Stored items
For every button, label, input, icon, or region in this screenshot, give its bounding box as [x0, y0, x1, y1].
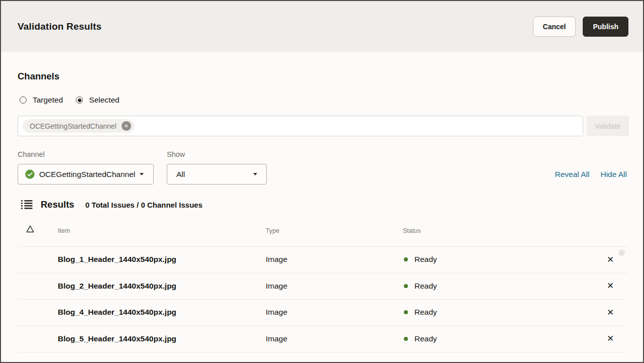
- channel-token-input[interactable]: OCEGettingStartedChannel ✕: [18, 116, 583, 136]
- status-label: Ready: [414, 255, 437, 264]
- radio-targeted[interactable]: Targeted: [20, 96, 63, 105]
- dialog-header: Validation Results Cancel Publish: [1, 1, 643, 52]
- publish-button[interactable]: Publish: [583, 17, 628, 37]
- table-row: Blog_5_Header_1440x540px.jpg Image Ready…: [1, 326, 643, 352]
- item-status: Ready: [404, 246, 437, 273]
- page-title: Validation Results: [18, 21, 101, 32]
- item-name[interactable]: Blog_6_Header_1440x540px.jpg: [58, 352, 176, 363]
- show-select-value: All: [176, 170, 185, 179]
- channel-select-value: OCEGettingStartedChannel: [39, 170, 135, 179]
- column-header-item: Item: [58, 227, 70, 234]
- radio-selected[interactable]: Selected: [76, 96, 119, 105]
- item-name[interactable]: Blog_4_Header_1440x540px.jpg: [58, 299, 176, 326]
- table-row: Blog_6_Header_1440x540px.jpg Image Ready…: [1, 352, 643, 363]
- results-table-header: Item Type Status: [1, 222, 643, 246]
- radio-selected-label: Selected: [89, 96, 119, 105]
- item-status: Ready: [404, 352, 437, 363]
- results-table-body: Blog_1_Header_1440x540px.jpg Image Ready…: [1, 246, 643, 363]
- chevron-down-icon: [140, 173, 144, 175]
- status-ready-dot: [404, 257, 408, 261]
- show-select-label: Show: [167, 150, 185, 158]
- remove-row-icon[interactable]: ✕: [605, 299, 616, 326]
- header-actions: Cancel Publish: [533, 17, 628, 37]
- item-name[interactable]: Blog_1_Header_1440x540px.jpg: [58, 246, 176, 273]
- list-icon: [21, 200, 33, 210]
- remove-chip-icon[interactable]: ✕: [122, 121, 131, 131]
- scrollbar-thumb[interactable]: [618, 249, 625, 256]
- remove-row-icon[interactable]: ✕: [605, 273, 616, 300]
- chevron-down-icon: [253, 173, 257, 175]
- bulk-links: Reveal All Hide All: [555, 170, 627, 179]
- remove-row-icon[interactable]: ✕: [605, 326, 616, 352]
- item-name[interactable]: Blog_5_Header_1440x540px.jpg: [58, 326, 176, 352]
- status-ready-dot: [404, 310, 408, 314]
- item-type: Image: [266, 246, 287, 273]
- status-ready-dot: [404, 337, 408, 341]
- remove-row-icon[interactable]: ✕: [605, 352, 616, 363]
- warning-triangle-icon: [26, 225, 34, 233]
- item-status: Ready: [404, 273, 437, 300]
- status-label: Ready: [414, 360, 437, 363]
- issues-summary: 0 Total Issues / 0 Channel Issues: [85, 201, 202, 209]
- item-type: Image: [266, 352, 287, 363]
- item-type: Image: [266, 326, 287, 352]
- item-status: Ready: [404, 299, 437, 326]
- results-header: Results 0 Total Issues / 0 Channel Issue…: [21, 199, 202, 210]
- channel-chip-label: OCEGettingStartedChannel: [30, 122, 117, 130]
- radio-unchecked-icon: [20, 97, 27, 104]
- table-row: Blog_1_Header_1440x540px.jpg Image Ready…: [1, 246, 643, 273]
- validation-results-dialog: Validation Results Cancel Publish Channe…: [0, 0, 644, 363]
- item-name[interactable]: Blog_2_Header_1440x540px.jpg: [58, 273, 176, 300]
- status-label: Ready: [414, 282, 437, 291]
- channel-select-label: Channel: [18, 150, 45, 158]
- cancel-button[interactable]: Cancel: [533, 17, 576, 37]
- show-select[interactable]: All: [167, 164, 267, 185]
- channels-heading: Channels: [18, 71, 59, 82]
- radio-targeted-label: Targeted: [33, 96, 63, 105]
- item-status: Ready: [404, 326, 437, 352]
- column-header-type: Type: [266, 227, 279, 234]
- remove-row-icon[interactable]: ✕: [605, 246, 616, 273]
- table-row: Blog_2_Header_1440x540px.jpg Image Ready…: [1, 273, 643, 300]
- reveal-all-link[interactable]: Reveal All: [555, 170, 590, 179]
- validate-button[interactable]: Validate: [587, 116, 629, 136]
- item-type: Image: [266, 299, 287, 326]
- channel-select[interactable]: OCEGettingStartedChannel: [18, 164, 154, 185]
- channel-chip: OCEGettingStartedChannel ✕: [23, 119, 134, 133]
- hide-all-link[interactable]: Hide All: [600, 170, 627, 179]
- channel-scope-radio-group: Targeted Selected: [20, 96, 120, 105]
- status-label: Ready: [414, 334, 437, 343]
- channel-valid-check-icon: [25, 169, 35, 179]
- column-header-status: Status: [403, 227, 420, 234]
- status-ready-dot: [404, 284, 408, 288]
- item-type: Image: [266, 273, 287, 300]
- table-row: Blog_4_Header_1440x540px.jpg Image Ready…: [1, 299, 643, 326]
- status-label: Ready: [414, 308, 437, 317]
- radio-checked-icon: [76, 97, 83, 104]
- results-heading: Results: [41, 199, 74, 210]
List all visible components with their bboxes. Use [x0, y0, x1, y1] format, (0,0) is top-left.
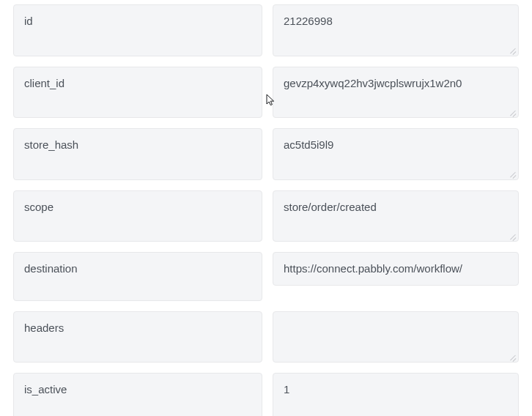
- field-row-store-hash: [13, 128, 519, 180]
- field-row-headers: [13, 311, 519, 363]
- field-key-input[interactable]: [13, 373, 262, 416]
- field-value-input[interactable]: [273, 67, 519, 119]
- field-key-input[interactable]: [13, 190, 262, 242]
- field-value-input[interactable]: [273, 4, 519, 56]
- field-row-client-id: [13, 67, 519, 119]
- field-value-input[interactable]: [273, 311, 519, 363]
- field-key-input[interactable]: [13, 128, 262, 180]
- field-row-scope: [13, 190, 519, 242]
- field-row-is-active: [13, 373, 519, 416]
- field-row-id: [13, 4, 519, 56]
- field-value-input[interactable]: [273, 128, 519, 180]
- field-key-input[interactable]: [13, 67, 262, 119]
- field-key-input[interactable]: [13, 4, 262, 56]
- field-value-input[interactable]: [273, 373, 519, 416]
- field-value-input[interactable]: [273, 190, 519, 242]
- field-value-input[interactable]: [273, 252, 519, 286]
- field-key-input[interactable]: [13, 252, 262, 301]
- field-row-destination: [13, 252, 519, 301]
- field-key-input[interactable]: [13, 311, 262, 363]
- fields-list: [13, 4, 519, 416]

__EXERCISE INSTRUCTIONS__
Show all lines above holding the word "down".

__SOLUTION TO THIS PROBLEM__
- chevron-down-icon: [140, 173, 144, 175]
- chevron-down-icon: [253, 173, 257, 175]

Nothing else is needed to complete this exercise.